Тот запах разложения все еще заставляет меня думать о доме.
Глас качала меня взад-вперед, и, хотя я изображал возмущенную гордость, втайне наслаждался каждой секундой.
– Твоя мать, – начинала она, – невероятное создание…
Сам я никогда не вспоминал маму, едва осознавая, что потерял ее. Но знал, что это важно. Я переставал кормить замороженным жареным рисом крыс Гаттергласс и слушал, открывая для себя, что мама была самым невероятным созданием – Богиней. Также я уяснил, что из всех ролей, которые она играла, роль моей матери была наименее важной.
Но потом и это знаменательное откровение мне прискучило, я соскальзывал с коленей Глас и принимался строить замок из старых жестянок из-под краски. Я действительно не понимал.
Но позже…
Наши воспоминания похожи на города: мы сносим какие-то строения и используем обломки для возведения новых. Некоторые воспоминания – яркое стекло, ослепительно красивое в лучах солнца, но потом настают темные деньки, и они отражают лишь осыпающиеся стены заброшенных домов окрест. Некоторые воспоминания похоронены под годами упорного строительства; их гулкие залы можно никогда больше не увидеть, не спуститься в них, но все же они служат фундаментом всему тому, что надстроено выше.
Однажды Глас сказала мне, что, по большому счету, люди – это воспоминания: воспоминания в их собственных головах, воспоминания о них в головах других людей.
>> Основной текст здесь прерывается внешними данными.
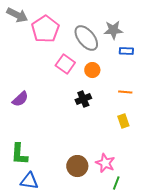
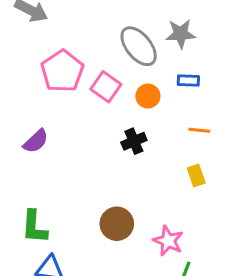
pink pentagon: (45, 29) -> (62, 71), moved
blue rectangle: (126, 51) -> (188, 80), moved
brown circle: (77, 166) -> (117, 224), moved

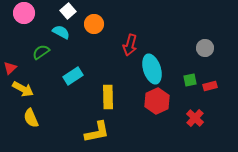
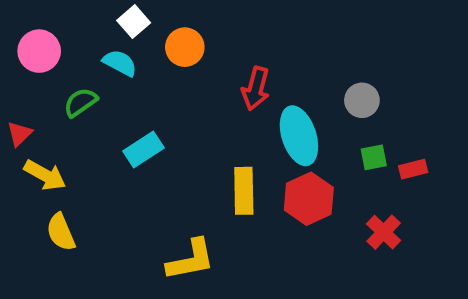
pink circle: (24, 13) -> (39, 51), moved
gray circle: (205, 48) -> (362, 100), moved
yellow rectangle: (108, 97) -> (244, 191), moved

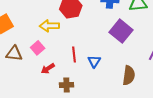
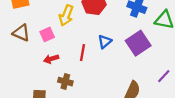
yellow arrow: (49, 26) -> (66, 15), turned -84
blue triangle: (94, 61) -> (105, 42), moved

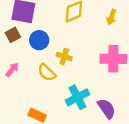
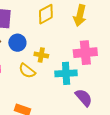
yellow arrow: (111, 17) -> (80, 16), size x1.5
cyan cross: (77, 97) -> (66, 73), moved, turned 30

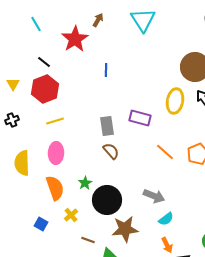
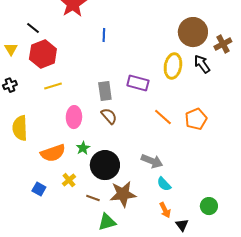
black line: (44, 62) -> (33, 28), moved
pink ellipse: (56, 153) -> (74, 117), moved
orange semicircle: (55, 188) -> (53, 153), turned 90
cyan semicircle: (166, 219) -> (164, 184), turned 84
brown line: (88, 240) -> (93, 198), moved

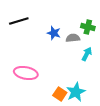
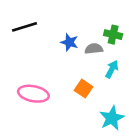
cyan star: (76, 92) -> (112, 118), moved
orange square: (60, 94) -> (84, 89), moved

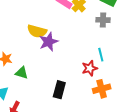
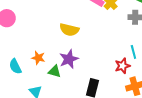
purple star: (49, 42) -> (69, 59), moved

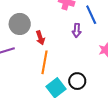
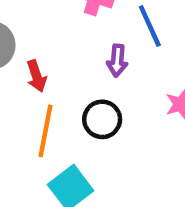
black circle: (77, 81) -> (102, 119), moved

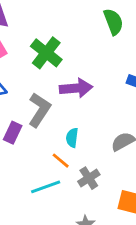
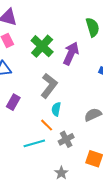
purple arrow: (76, 88) -> (71, 53), moved, turned -65
gray L-shape: (39, 110) -> (49, 86), moved

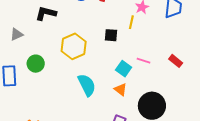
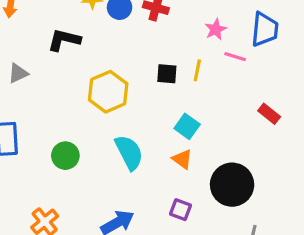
yellow line: (131, 22) -> (197, 70), moved
pink line: (144, 61) -> (235, 57), moved
green circle: (36, 64) -> (65, 156), moved

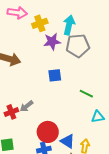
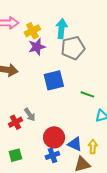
purple star: (52, 42) -> (37, 47), moved
blue square: (55, 75) -> (54, 80), size x1.5
gray arrow: (27, 106) -> (30, 115), turned -80

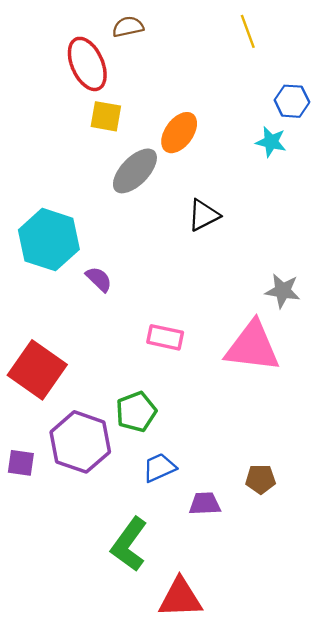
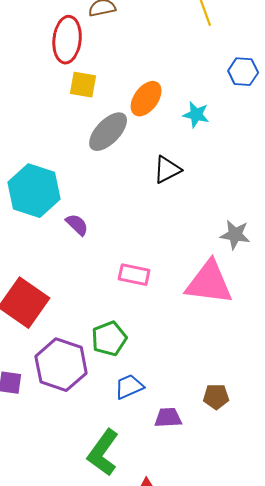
red ellipse: (87, 64) -> (67, 40), turned 30
cyan star: (271, 142) -> (196, 115), moved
А если воспоминания похожи на города, а мы – наши воспоминания, значит, мы похожи на города. Я всегда находил это утешительным.
Если бы десятилетие назад ты спросила шестилетнего мальчика, несущегося за светящейся стеклянной девочкой по теплым кирпичным лабиринтам электростанции Лотс-роуд, он бы ответил: «Конечно, я видел свою маму».
Если бы ты могла заставить его прекратить выпендриваться перед девочкой-лампочкой, испуганной купанием в цистерне с водой, если бы ты могла заставить его оторвать глаза от созерцания того, как она подключает себя в сеть и светится так ярко, точно маленькое солнышко, и если бы ты могла заставить косноязычного маленького засранца сформулировать мысль, он бы рассказал тебе все о своей матери.
«Ты слепая? – спросил бы он. – Глупая? Она там. Вон же…»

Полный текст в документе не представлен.